The UK’ s GBP 200 million sovereign sukuk used the ijarah sale and leaseback structure, whereby three central government properties owned by HM Treasury Sovereign Sukuk PLC, the SPV vehicle, underpinned rental payments on the property to provide the income flow for investors.
The profit rate arrived at following the heavily oversubscribed launch of the sukuk was 2.036%, consistent with that of parallel/conventional gilts in pricing terms.
In addition, Luxembourg’s parliament appears set to approve a bill authorising the securitisation of three government properties in a sukuk reported to be worth EUR 200 million, with the issue planned for the end of this year.
Now that proof of concept has been shown, it is hoped that these issuances would kick start activity and demand within Europe for an Islamic corporate bond market.
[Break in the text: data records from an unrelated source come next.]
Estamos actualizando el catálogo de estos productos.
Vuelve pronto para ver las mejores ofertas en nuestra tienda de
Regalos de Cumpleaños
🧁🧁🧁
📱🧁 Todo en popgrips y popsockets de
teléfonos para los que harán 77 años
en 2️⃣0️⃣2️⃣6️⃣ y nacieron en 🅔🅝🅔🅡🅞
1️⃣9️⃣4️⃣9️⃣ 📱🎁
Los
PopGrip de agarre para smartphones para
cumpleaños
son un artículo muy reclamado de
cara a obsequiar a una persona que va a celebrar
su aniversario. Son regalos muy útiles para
This is particularly important given that, under Basel III, Islamic financial institutions will require to hold ‘AAA’ rated liquid assets as a core liquidity buffer.
In Ireland, the ESB have been reported as targeting a sukuk issuance but the proposal does not appear to have progressed apace with the UK or Luxembourg.
Airbus and the Islamic Development Bank are launching a shariah-compliant aircraft leasing fund with a target size of USD 5 billion, using a mix of shariah-compliant debt and equity.
Ireland has an established financial leasing industry, particularly in the area of aviation.
A number of major aircraft leasing companies based in Ireland announced large aircraft orders in recent weeks, but it does not appear that they sought to use Islamic financing structures, such as sukuk ijarah. There is considerable scope to develop shariah-compliant asset financing structures in Ireland given the industry knowledge and experience built up.
There are a variety of structures which can be adopted for investment funds. One area which is developing and actively sourcing funds in a shariah-compliant manner is the green energy sector.
Renewable energy projects involving wind and solar energy could, depending on their size, potentially incorporate use of EIIS tax incentive schemes (formerly known as Business Expansion Schemes (BES)). In much the same way as the sovereign sukuk structures, the revenues generated from the energy produced and/or sold back into the grid would be used to generate the investors profit return on investment.
Joint venture arrangements such as musharakah or agency arrangements such as wakala could be adopted to structure such funds in a shariah-compliant manner.
In a wakala, the principal/investor appoints an agent (wakeel) to invest funds provided by the principal into a pool of investments or assets. The wakeel provides its expertise and manages the investments on behalf of the principal for the term of the investment to generate a profit return for the investor in return for a fee and/or an incentive fee.
Ireland has recently introduced legislation to govern conventional REITs. Islamic REITS could be offered to investors subject to specific due diligence being carried out on the underlying property assets to ensure that any ‘haram’ i.e. non-halal or prohibited elements do not exist or are within certain tolerances.
An Islamic REIT (like a conventional REIT) would be offered to the public after a prospectus and listed on the stock exchange. The underlying financing must utilise shariah-compliant financing in terms of its acquisition of properties and working capital.
Shariah compliance necessitates the application of on-going supervision of not just each property, maintenance and ‘normal’ tenant control issues, but also the monitoring of permissible activity and non-permissible activities thresholds.
Any intensification or growth of non-permissible activities and the underlying rental profit deriving from such activities for the purposes of the IREIT’s income cleansing obligations and overall shariah compliance.
It would appear that there is significant opportunity to launch an Islamic REIT in Ireland given the strong demand for rental properties, the available supply of rental properties and broadly shariah-compliant nature of residential properties (compared to issues raised by commercial/mixed use properties).